Motor speed in revolutions per second is then (counts per second) / (counts per revolution). You can always convert this into RPM, meters/second, radians/second, KPH... whatever is most convenient for you.

Whatever you do, make sure you convert your encoder feedback and setpoint speed so that they end up in the same units. Your error signal that feeds the PID loop will just be the difference between those two values. The output of the PID loop will be the value you use as your PWM duty %.

Most likely you'll have to determine your ideal setpoint speed and your PID factors by experiment.

## great post

This is by far the greatest article on PID control on the entire website. Well done!

I am fairly new to PID control and i would like to control my two dc motors just as you have done here.

My problem is that i dont know where to call the doPID() loop. I am unsure of how to adapt this into my code.

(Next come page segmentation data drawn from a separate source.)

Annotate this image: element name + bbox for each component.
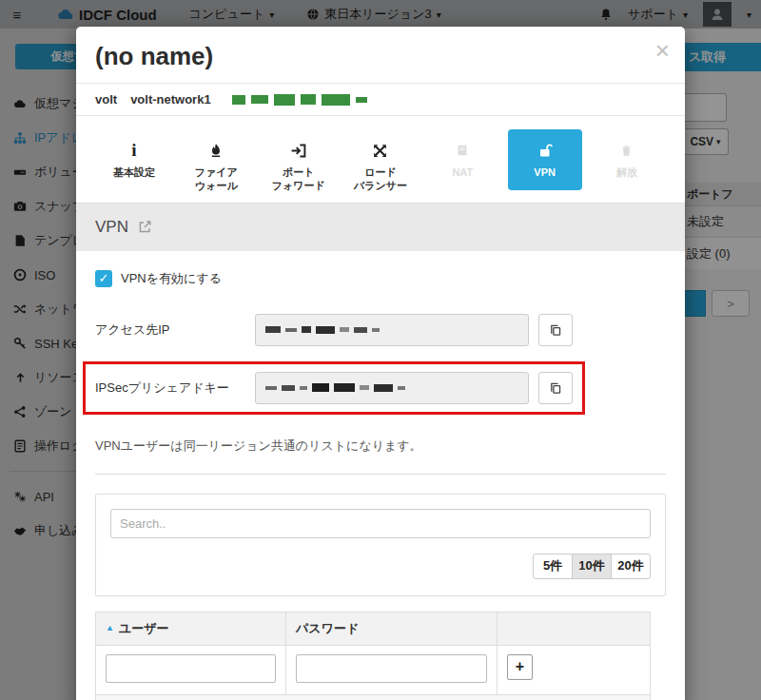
tab-label: VPN (508, 165, 582, 179)
tab-vpn[interactable]: VPN (508, 129, 582, 190)
column-header-user[interactable]: ▲ユーザー (96, 612, 286, 645)
divider (95, 474, 666, 475)
nat-icon (456, 144, 469, 157)
close-icon[interactable]: × (655, 38, 670, 63)
tab-label: 解放 (590, 165, 664, 179)
vpn-user-note: VPNユーザーは同一リージョン共通のリストになります。 (95, 438, 666, 455)
tab-port-forward[interactable]: ポート フォワード (262, 129, 336, 193)
copy-button[interactable] (538, 314, 573, 346)
network-account: volt (95, 92, 117, 107)
new-password-input[interactable] (296, 654, 487, 683)
page-size-10-button[interactable]: 10件 (572, 554, 612, 579)
tab-load-balancer[interactable]: ロード バランサー (343, 129, 418, 193)
page-size-group: 5件 10件 20件 (110, 554, 651, 579)
page-size-5-button[interactable]: 5件 (533, 554, 573, 579)
redacted-ip-blocks (232, 94, 367, 106)
access-ip-value (255, 314, 529, 346)
tab-release: 解放 (590, 129, 664, 190)
tab-basic-settings[interactable]: i 基本設定 (97, 129, 171, 190)
network-name: volt-network1 (130, 92, 211, 107)
field-label: IPSecプリシェアドキー (95, 379, 255, 397)
search-input[interactable] (110, 509, 651, 538)
column-header-password[interactable]: パスワード (286, 612, 498, 645)
tab-label: ポート フォワード (262, 165, 336, 193)
new-user-input[interactable] (106, 654, 276, 683)
user-search-panel: 5件 10件 20件 (95, 494, 666, 596)
red-highlight-box: IPSecプリシェアドキー (83, 361, 585, 415)
section-title: VPN (95, 218, 128, 237)
vpn-enable-label: VPNを有効にする (121, 270, 222, 287)
access-ip-row: アクセス先IP (95, 314, 666, 346)
lock-open-icon (537, 143, 553, 158)
tab-nat: NAT (425, 129, 499, 190)
field-label: アクセス先IP (95, 321, 255, 339)
tab-label: 基本設定 (97, 165, 171, 179)
tab-firewall[interactable]: ファイア ウォール (179, 129, 253, 193)
tab-label: ファイア ウォール (179, 165, 253, 193)
info-icon: i (131, 140, 136, 161)
column-header-actions (498, 612, 650, 645)
modal-title: (no name) (95, 42, 666, 71)
modal-tabs: i 基本設定 ファイア ウォール ポート フォワード ロード バランサー NAT… (76, 116, 685, 203)
sign-in-icon (290, 143, 306, 159)
copy-button[interactable] (538, 372, 573, 404)
ipsec-key-row: IPSecプリシェアドキー (95, 372, 573, 404)
tab-label: NAT (425, 165, 499, 179)
flame-icon (208, 143, 224, 158)
sort-asc-icon: ▲ (106, 623, 114, 632)
ipsec-key-value (255, 372, 529, 404)
copy-icon (549, 381, 562, 395)
column-label: パスワード (296, 621, 359, 635)
column-label: ユーザー (119, 621, 169, 635)
page-size-20-button[interactable]: 20件 (611, 554, 651, 579)
trash-icon (620, 145, 633, 157)
tab-label: ロード バランサー (343, 165, 418, 193)
add-user-button[interactable]: + (507, 654, 533, 680)
network-detail-modal: (no name) × volt volt-network1 i 基本設定 ファ… (76, 27, 685, 700)
vpn-enable-checkbox[interactable]: ✓ (95, 270, 112, 287)
arrows-icon (372, 143, 388, 159)
external-link-icon[interactable] (138, 220, 152, 234)
vpn-user-table: ▲ユーザー パスワード + 表示できる情報はありません。 (95, 612, 651, 700)
copy-icon (549, 323, 562, 337)
empty-message: 表示できる情報はありません。 (96, 694, 650, 700)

I have written a simple program where the user pushes a button and the robot travels forward for 5 seconds. Of course it tends to veer to the left/right, hence the need for the PID controller.

I have a wheel encoder which have 10 clicks on them. I calculated that i should require 12.1 clicks/second at the speed i want. Thus this would be my setpoint.

I am using mikroC Pro for AVR.

Thanks

Yuveer

## From above: "Below is the

From above: "Below is the code i have used to control two motors on my robot. the doPID loop is called everytime the encoders are sampled and the motor speeds altered."

If you're grabbing the encoder values at a regular point in your code, you can call doPID() immediately after that.

Otherwise if your encoder values are updated by some sort of background task, then just make sure you call doPID() at regular intervals that are at least long enough apart for the encoder values to update.